Tratarán de demostrar que el sello puede ser algo más que un papelito impreso en dónde se pone la cara de un prócer o imagen conmemorativa.
Yo creo que sí ! Y para mi gusto, lo demuestran con enorme alegría.
Sea como sea, sucede como en todos los órdenes de la vida… hay sellos hermosos y sellos feos.
Hay sellos bien grabados y sellos mal grabados.
Y aunque filatélicamente hablando eso no importe mucho, parte de esta labor mía, es que a quién lea esto, le empiece a importar.
Eso de ver y sentir reflejada la imagen de un país en un papelito con colores no fue importante para muchos . En la República Argentina sí lo fue, casi desde el principio, en esta materia.
Para adquirir esa conciencia se necesitan años y gente "educada". Y a veces hubo demasiada prisa y rusticidad entre los administradores, impresores, y otros intermediarios, que nada sabían, ni les interesaba averiguar, sobre calidad de grabados , papeles etc.
Voy a dejar esta actitud declamatoria hacia la belleza y la buena educación porque es evidentemente exagerada y de poco entendimiento de las circunstancias históricas. Además la dejo porque, como dije anteriormente, a la gran mayoría de los filatelistas no les importa.

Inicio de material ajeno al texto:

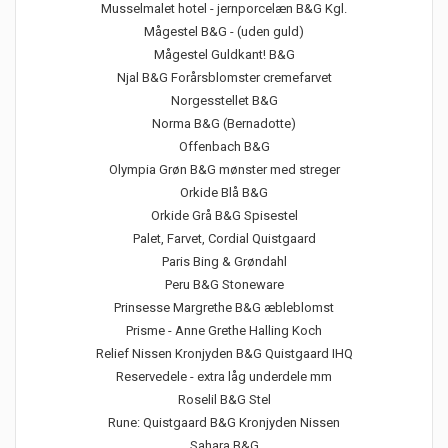
Musselmalet hotel - jernporcelæn B&G Kgl.
Mågestel B&G - (uden guld)
Mågestel Guldkant! B&G
Njal B&G Forårsblomster cremefarvet
Norgesstellet B&G
Norma B&G (Bernadotte)
Offenbach B&G
Olympia Grøn B&G mønster med streger
Orkide Blå B&G
Orkide Grå B&G Spisestel
Palet, Farvet, Cordial Quistgaard
Paris Bing & Grøndahl
Peru B&G Stoneware
Prinsesse Margrethe B&G æbleblomst
Prisme - Anne Grethe Halling Koch
Relief Nissen Kronjyden B&G Quistgaard IHQ
Reservedele - extra låg underdele mm
Roselil B&G Stel
Rune: Quistgaard B&G Kronjyden Nissen
Sahara B&G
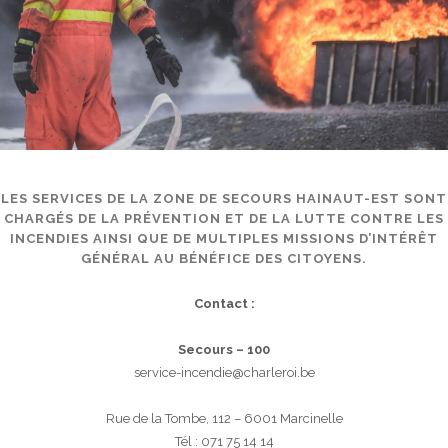
LES SERVICES DE LA ZONE DE SECOURS HAINAUT-EST SONT
CHARGÉS DE LA PRÉVENTION ET DE LA LUTTE CONTRE LES
INCENDIES AINSI QUE DE MULTIPLES MISSIONS D’INTÉRÊT
GÉNÉRAL AU BÉNÉFICE DES CITOYENS.
Contact :
Secours – 100
service-incendie@charleroi.be
Rue de la Tombe, 112 – 6001 Marcinelle
Tél : 071 75 14 14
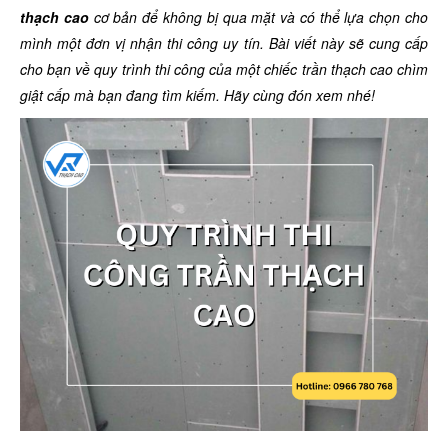
thạch cao
cơ bản để không bị qua mặt và có thể lựa chọn cho
mình một đơn vị nhận thi công uy tín. Bài viết này sẽ cung cấp
cho bạn về quy trình thi công của một chiếc trần thạch cao chìm
giật cấp mà bạn đang tìm kiếm. Hãy cùng đón xem nhé!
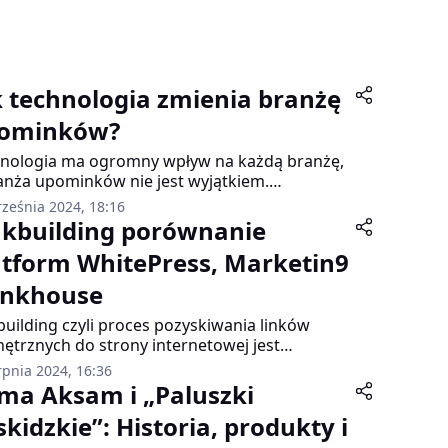
k technologia zmienia branżę
ominków?
nologia ma ogromny wpływ na każdą branżę,
anża upominków nie jest wyjątkiem.
łczesne innowacje takie jak druk 3D,
rześnia 2024, 18:16
onalizacja produktów online, handel
nkbuilding porównanie
troniczny czy rozszerzona rzeczywistość
atform WhitePress, Marketin9
niają sposób w jaki kupujemy i wręczamy
enty. Poniżej przedstawiam kluczowe zmiany
Linkhouse
anży upominków, które są napędzane przez
 technologie.
building czyli proces pozyskiwania linków
ętrznych do strony internetowej jest
zowym elementem strategii SEO.
rpnia 2024, 16:36
wiednio przeprowadzony linkbuilding może
rma Aksam i „Paluszki
ząco poprawić widoczność strony w wynikach
skidzkie”: Historia, produkty i
ukiwania zwiększając tym samym ruch
niczny i potencjalne zyski. W dzisiejszym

Como apreciará el lector, finalmente he comprendido y estoy tratando de evitar mi "rabieta histórica ".
A pesar de todo, he visto a muchos gozar con el perfecto grabado, el papel, y la deliciosa impresión de un sello. Y también he visto a otros poner énfasis sobre la belleza al hablar, por ejemplo, sobre los sellos austríacos e imagino que habrá muchos mas que también respeten esas consecuencias de la necesidad de comunicación que ha tenido siempre el hombre.
El tema eran las herramientas y continúo con el y con ellas.
Los buriles fueron diseñados para trabajos en zonas muy delicadas y pequeñas. Por lo tanto los ejecutores de esos trabajos suelen ser profesionales. Y siempre lo fueron. Nunca existieron gentes que manejaran el buril de mala manera.
Porque si lo hubieran hecho, los rastros estarían allí. Claro está que hay mejores y peores grabadores, pero en el caso de los que manejan o manejaron un buril siempre serán grabadores, ya que, sin duda es el mas directo de todos los procesos de grabado en hueco, pero también el más intratable y el que exige más control y disciplina.